| What is expected |
Print the entries exactly; skip the pictures.

| Data for this task |

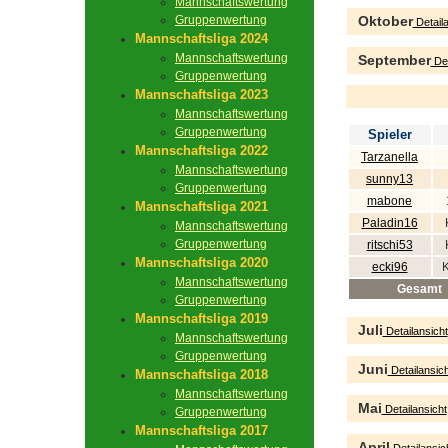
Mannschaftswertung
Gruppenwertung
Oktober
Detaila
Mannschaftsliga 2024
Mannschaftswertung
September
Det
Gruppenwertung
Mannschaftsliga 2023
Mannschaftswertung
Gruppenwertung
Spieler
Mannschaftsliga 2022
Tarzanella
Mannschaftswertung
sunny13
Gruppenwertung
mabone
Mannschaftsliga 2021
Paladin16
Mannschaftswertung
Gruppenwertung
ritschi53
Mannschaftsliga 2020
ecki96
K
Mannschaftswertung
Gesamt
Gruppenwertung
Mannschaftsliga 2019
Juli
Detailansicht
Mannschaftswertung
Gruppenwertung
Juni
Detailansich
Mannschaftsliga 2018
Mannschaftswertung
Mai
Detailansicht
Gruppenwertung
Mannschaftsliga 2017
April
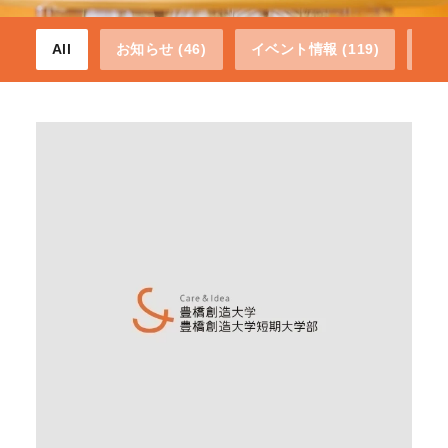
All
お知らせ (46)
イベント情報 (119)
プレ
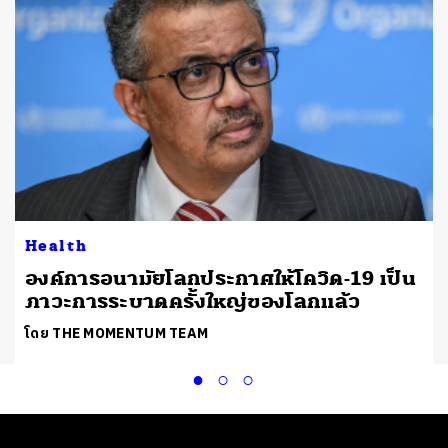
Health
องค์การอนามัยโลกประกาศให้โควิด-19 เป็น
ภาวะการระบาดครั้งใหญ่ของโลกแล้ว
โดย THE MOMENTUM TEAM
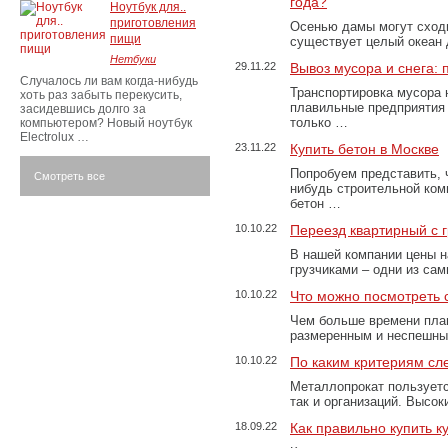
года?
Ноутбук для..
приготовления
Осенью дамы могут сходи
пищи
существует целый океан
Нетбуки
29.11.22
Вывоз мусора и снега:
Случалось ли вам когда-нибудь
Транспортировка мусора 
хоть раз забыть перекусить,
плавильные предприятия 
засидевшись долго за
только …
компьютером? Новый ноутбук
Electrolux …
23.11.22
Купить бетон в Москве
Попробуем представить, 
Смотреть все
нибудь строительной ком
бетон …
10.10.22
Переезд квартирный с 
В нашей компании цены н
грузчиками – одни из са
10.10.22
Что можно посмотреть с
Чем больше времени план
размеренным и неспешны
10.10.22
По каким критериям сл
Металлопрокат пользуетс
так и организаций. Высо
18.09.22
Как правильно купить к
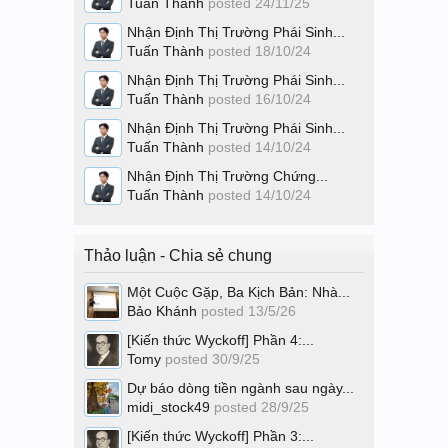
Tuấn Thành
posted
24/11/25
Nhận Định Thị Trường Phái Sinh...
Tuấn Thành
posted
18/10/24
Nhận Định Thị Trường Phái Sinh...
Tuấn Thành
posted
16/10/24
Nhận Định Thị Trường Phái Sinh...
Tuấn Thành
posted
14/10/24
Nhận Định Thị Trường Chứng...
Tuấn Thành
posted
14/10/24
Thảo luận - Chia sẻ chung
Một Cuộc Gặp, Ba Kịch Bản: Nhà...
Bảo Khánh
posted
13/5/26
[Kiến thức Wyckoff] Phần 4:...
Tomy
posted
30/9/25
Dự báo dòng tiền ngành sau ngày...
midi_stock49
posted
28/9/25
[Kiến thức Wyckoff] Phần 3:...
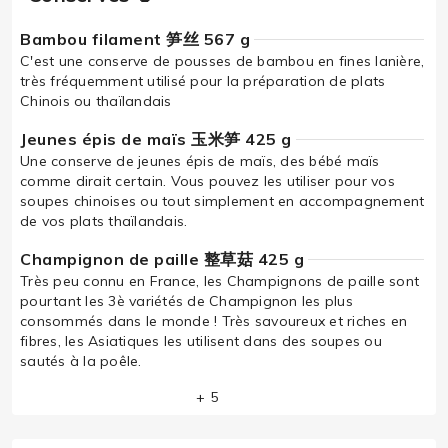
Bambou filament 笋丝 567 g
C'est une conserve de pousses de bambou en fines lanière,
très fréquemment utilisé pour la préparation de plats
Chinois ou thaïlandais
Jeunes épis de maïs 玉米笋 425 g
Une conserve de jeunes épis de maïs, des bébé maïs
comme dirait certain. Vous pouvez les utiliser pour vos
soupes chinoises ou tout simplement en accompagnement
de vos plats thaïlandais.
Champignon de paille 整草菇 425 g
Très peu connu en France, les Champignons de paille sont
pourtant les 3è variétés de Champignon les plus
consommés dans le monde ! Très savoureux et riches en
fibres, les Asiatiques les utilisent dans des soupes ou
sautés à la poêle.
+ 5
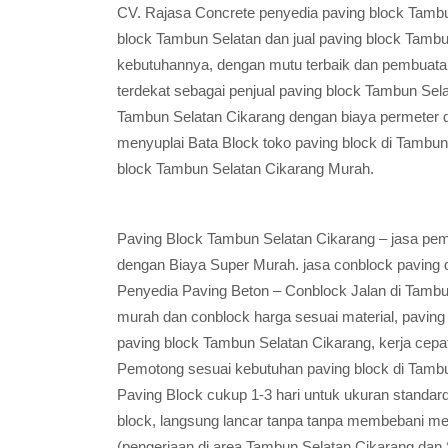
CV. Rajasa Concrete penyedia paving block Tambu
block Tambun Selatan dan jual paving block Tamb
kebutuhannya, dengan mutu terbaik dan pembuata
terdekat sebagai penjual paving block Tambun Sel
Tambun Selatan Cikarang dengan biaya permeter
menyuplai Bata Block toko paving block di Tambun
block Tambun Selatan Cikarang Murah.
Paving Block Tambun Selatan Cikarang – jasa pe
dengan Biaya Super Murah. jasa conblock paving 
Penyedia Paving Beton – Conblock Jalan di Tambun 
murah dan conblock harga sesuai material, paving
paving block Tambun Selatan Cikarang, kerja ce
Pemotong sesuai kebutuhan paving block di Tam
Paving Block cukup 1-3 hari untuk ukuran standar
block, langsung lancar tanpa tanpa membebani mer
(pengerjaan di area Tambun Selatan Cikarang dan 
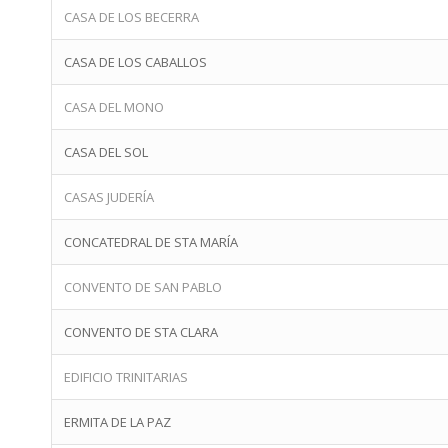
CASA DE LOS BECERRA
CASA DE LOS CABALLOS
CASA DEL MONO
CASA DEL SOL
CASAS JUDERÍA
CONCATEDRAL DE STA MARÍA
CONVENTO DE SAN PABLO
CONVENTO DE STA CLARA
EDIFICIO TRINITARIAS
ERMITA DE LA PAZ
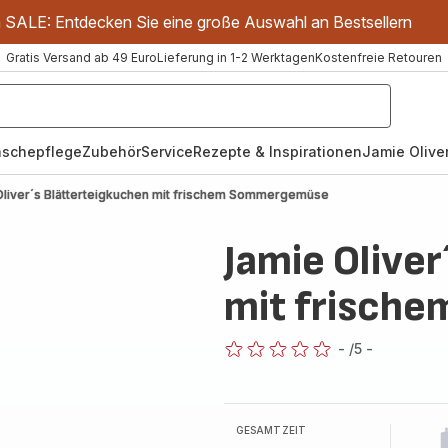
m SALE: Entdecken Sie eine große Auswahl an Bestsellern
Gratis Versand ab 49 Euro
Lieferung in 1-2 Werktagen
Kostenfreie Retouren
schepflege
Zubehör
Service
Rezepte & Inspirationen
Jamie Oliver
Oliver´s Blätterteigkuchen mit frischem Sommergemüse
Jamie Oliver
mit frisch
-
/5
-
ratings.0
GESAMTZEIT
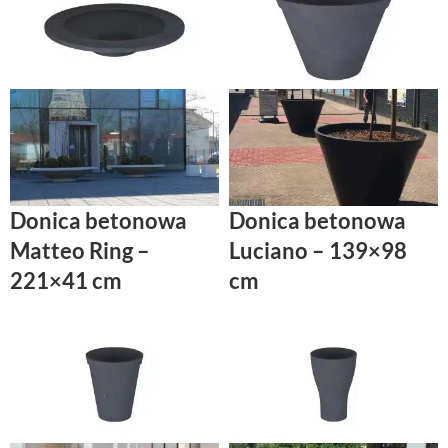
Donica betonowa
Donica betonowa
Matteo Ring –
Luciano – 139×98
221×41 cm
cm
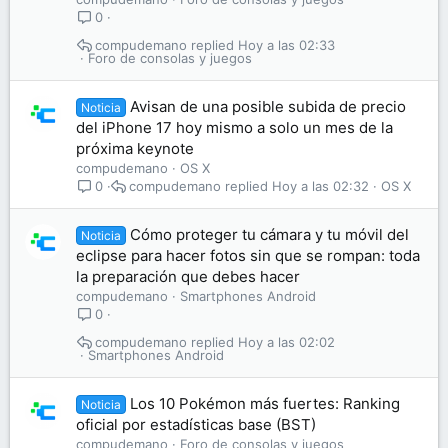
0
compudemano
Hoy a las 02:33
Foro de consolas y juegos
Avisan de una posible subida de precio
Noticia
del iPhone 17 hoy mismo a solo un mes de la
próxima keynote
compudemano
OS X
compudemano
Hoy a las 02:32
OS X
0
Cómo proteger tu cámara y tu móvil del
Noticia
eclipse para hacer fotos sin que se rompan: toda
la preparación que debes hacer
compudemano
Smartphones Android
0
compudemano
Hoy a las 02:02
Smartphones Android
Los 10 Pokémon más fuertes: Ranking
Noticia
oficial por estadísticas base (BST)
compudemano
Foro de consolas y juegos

| Response to this task |
Mannschaftswertung
Gruppenwertung
Oktober
Detaila
Mannschaftsliga 2024
Mannschaftswertung
September
Det
Gruppenwertung
Mannschaftsliga 2023
Mannschaftswertung
Gruppenwertung
Spieler
Mannschaftsliga 2022
Tarzanella
Mannschaftswertung
sunny13
Gruppenwertung
mabone
Mannschaftsliga 2021
Paladin16
Mannschaftswertung
Gruppenwertung
ritschi53
Mannschaftsliga 2020
ecki96
K
Mannschaftswertung
Gesamt
Gruppenwertung
Mannschaftsliga 2019
Juli
Detailansicht
Mannschaftswertung
Gruppenwertung
Juni
Detailansich
Mannschaftsliga 2018
Mannschaftswertung
Mai
Detailansicht
Gruppenwertung
Mannschaftsliga 2017
April
All
お知らせ (46)
イベント情報 (119)
プレ
Health
องค์การอนามัยโลกประกาศให้โควิด-19 เป็น
ภาวะการระบาดครั้งใหญ่ของโลกแล้ว
โดย THE MOMENTUM TEAM
года?
Ноутбук для..
приготовления
Осенью дамы могут сходи
пищи
существует целый океан
Нетбуки
29.11.22
Вывоз мусора и снега:
Случалось ли вам когда-нибудь
Транспортировка мусора 
хоть раз забыть перекусить,
плавильные предприятия 
засидевшись долго за
только …
компьютером? Новый ноутбук
Electrolux …
23.11.22
Купить бетон в Москве
Попробуем представить, 
Смотреть все
нибудь строительной ком
бетон …
10.10.22
Переезд квартирный с 
В нашей компании цены н
грузчиками – одни из са
10.10.22
Что можно посмотреть с
Чем больше времени план
размеренным и неспешны
10.10.22
По каким критериям сл
Металлопрокат пользуетс
так и организаций. Высо
18.09.22
Как правильно купить к
Tuấn Thành
posted
24/11/25
Nhận Định Thị Trường Phái Sinh...
Tuấn Thành
posted
18/10/24
Nhận Định Thị Trường Phái Sinh...
Tuấn Thành
posted
16/10/24
Nhận Định Thị Trường Phái Sinh...
Tuấn Thành
posted
14/10/24
Nhận Định Thị Trường Chứng...
Tuấn Thành
posted
14/10/24
Thảo luận - Chia sẻ chung
Một Cuộc Gặp, Ba Kịch Bản: Nhà...
Bảo Khánh
posted
13/5/26
[Kiến thức Wyckoff] Phần 4:...
Tomy
posted
30/9/25
Dự báo dòng tiền ngành sau ngày...
midi_stock49
posted
28/9/25
[Kiến thức Wyckoff] Phần 3:...
Bambou filament 笋丝 567 g
C'est une conserve de pousses de bambou en fines lanière,
très fréquemment utilisé pour la préparation de plats
Chinois ou thaïlandais
Jeunes épis de maïs 玉米笋 425 g
Une conserve de jeunes épis de maïs, des bébé maïs
comme dirait certain. Vous pouvez les utiliser pour vos
soupes chinoises ou tout simplement en accompagnement
de vos plats thaïlandais.
Champignon de paille 整草菇 425 g
Très peu connu en France, les Champignons de paille sont
pourtant les 3è variétés de Champignon les plus
consommés dans le monde ! Très savoureux et riches en
fibres, les Asiatiques les utilisent dans des soupes ou
sautés à la poêle.
+ 5
CV. Rajasa Concrete penyedia paving block Tambu
block Tambun Selatan dan jual paving block Tamb
kebutuhannya, dengan mutu terbaik dan pembuata
terdekat sebagai penjual paving block Tambun Sel
Tambun Selatan Cikarang dengan biaya permeter
menyuplai Bata Block toko paving block di Tambun
block Tambun Selatan Cikarang Murah.
Paving Block Tambun Selatan Cikarang – jasa pe
dengan Biaya Super Murah. jasa conblock paving 
Penyedia Paving Beton – Conblock Jalan di Tambun 
murah dan conblock harga sesuai material, paving
paving block Tambun Selatan Cikarang, kerja ce
Pemotong sesuai kebutuhan paving block di Tam
Paving Block cukup 1-3 hari untuk ukuran standar
block, langsung lancar tanpa tanpa membebani mer
(pengerjaan di area Tambun Selatan Cikarang dan 
CASA DE LOS BECERRA
CASA DE LOS CABALLOS
CASA DEL MONO
CASA DEL SOL
CASAS JUDERÍA
CONCATEDRAL DE STA MARÍA
CONVENTO DE SAN PABLO
CONVENTO DE STA CLARA
EDIFICIO TRINITARIAS
ERMITA DE LA PAZ
m SALE: Entdecken Sie eine große Auswahl an Bestsellern
Gratis Versand ab 49 Euro
Lieferung in 1-2 Werktagen
Kostenfreie Retouren
schepflege
Zubehör
Service
Rezepte & Inspirationen
Jamie Oliver
Oliver´s Blätterteigkuchen mit frischem Sommergemüse
Jamie Oliver
mit frisch
-
/5
-
ratings.0
GESAMTZEIT
Donica betonowa
Donica betonowa
Matteo Ring –
Luciano – 139×98
221×41 cm
cm
0
compudemano
Hoy a las 02:33
Foro de consolas y juegos
Avisan de una posible subida de precio
Noticia
del iPhone 17 hoy mismo a solo un mes de la
próxima keynote
compudemano
OS X
compudemano
Hoy a las 02:32
OS X
0
Cómo proteger tu cámara y tu móvil del
Noticia
eclipse para hacer fotos sin que se rompan: toda
la preparación que debes hacer
compudemano
Smartphones Android
0
compudemano
Hoy a las 02:02
Smartphones Android
Los 10 Pokémon más fuertes: Ranking
Noticia
oficial por estadísticas base (BST)
compudemano
Foro de consolas y juegos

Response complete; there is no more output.